I never made it even close to the level of accomplishment Caitlyn Jenner achieved. But, I did work my butt off in the pool for several years. Swimming was my escape. And the better I got, the less I thought people would see right through me. Those swimmer muscles were my armor. And the solitariness of the water. Even under competition, was so peaceful. That’s probably a testament to how much the social anxiety got to me more than the gender dysphoria. But, as soon as I dove in, I was all alone. I couldn’t hear the cheers. I only saw people when I turned to breathe. And if I kept the competition behind me, it felt like I was all alone in the water. I’ve always treasured swimming. And I don’t do enough of it.

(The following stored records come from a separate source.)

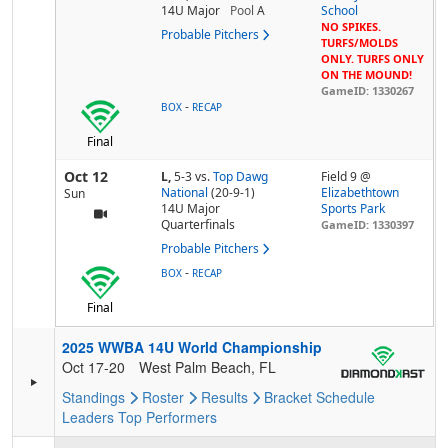
14U Major
Pool
A
School
NO SPIKES.
Probable Pitchers
TURFS/MOLDS
ONLY. TURFS ONLY
ON THE MOUND!
GameID: 1330267
-
BOX
RECAP
Final
Oct 12
L,
5-3
vs.
Top Dawg
Field 9 @
National
(20-9-1)
Elizabethtown
Sun
14U Major
Sports Park
Quarterfinals
GameID: 1330397
Probable Pitchers
-
BOX
RECAP
Final
2025 WWBA 14U World Championship
Oct 17-20
West Palm Beach, FL
Standings
Roster
Results
Bracket
Schedule
Leaders
Top Performers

About a year ago, I was very proud that I could say I didn’t know what a Kardashian was. That’s how far removed I’ve been from pop culture. Even after I found out they were people, I couldn’t have told you who they were or even what they looked like. I could have walked past them on the street and I wouldn’t have recognized them. Oh, the good old days. *sigh*
Now? Oh yes. The Caitlyn Jenner interview has inspired me to see what all the fuss is about. I saw the last couple of episodes that appeared to be connected to Caitlyn’s coming out and leading up to the interview. Given the amount of fame they have achieved, it does appear, at least superficially, that they are good people. That is a testament to their parents. I can’t imagine what it’s like having camera crews following you around everywhere. I’m not sure how I would handle transitioning under that spotlight. Probably only because I want to continue seeing how things evolve for her, I will probably tune into her new show starting next month.
Getting back to the Diane Sawyer interview, I found it done very well. You could see how nervous Caitlyn was leading up to the moment she said those words. I’ve never had to do that in front of a camera. But, that hesitation? That knowing everything changes once those words leave your mouth? Yeah. So familiar. The visits back to where she grew up. We’ve all probably done that. But, I do remember having those thoughts as I drove past the old houses in Southern California where I grew up. Those thoughts centered around remembering stepping outside for the first time wearing female clothes.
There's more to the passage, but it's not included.